• Information shown:
• • • •

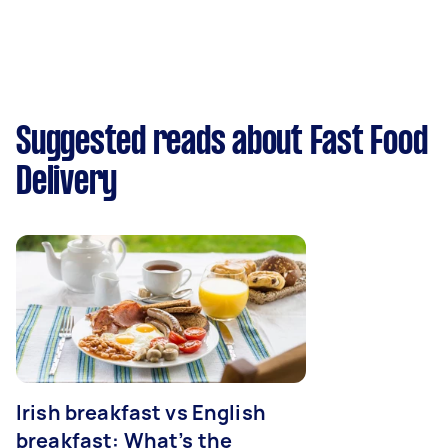
Suggested reads about Fast Food
Delivery
Irish breakfast vs English
breakfast: What’s the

• • • •

Give the data again word for word, without images.

Suggested reads about Fast Food
Delivery
Irish breakfast vs English
breakfast: What’s the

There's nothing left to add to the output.